(DATASET CONTENT begins)

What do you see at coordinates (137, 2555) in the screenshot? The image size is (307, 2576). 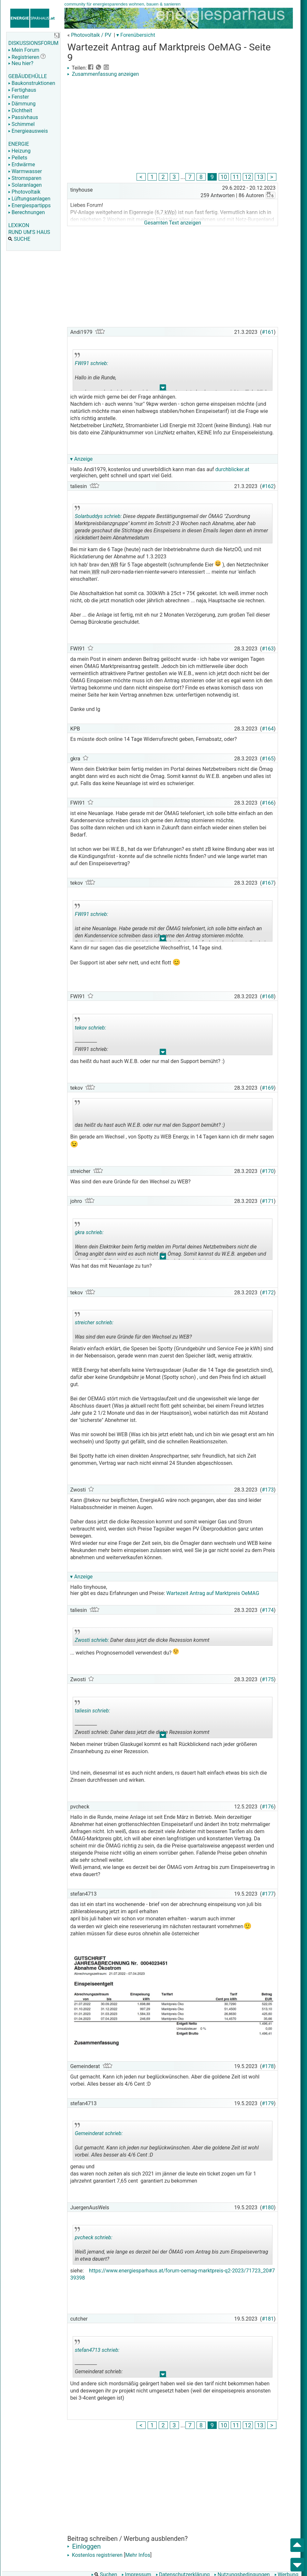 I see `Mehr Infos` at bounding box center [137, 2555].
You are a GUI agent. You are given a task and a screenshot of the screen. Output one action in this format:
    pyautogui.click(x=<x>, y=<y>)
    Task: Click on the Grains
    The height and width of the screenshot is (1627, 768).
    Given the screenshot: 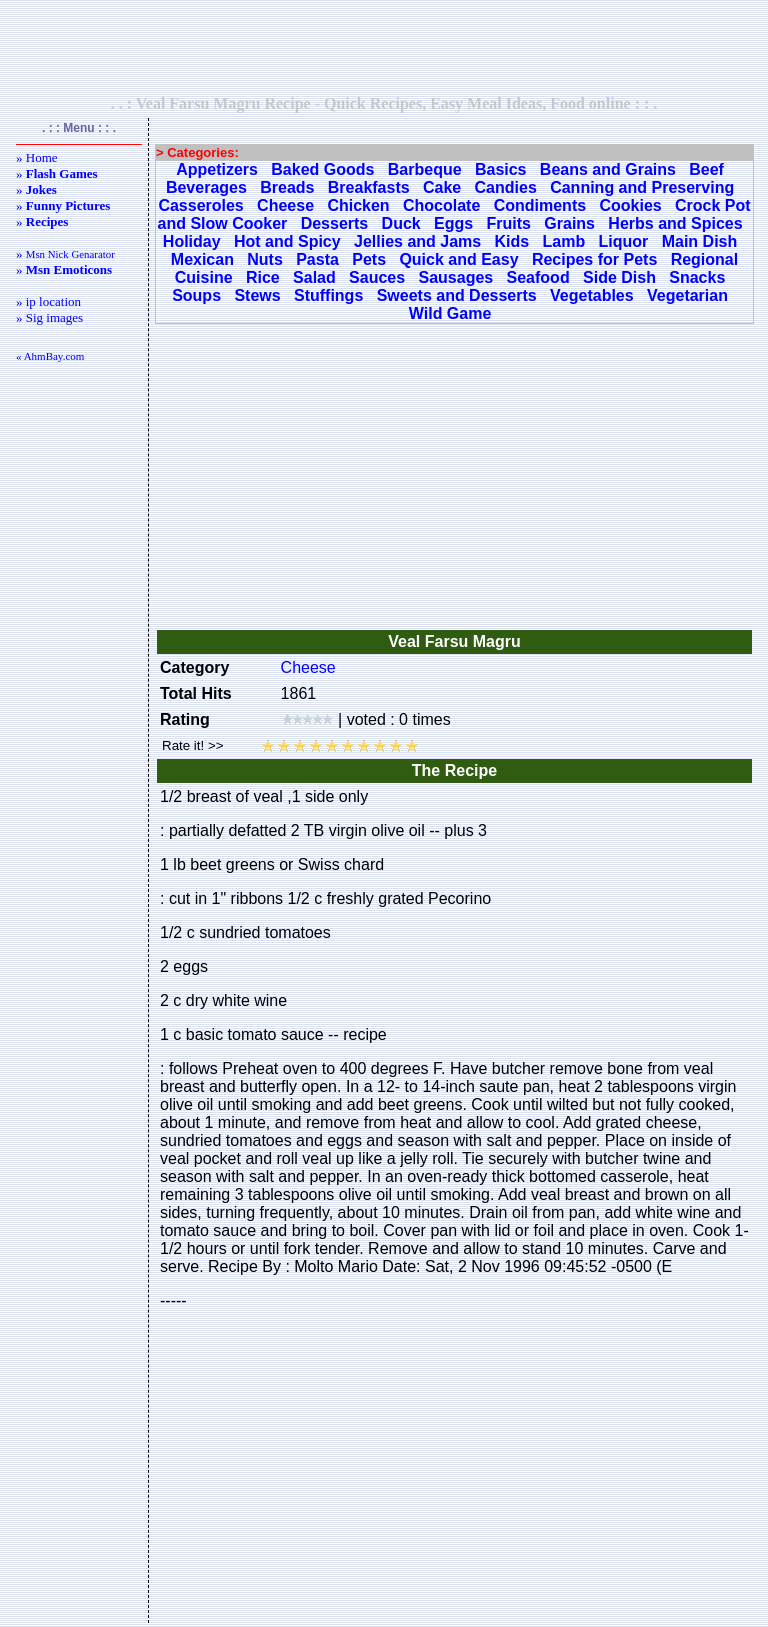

(DATASET CONTENT ends)

§ WHAT YOU WILL DO: Your task is to retype exactly, and only, the lines from the one that holds "pyautogui.click(x=<x>, y=<y>)" through the end of the listing, both end lines included, without any pictures.

§ ANSWER SECTION:
    pyautogui.click(x=<x>, y=<y>)
    Task: Click on the Grains
    The height and width of the screenshot is (1627, 768).
    Given the screenshot: 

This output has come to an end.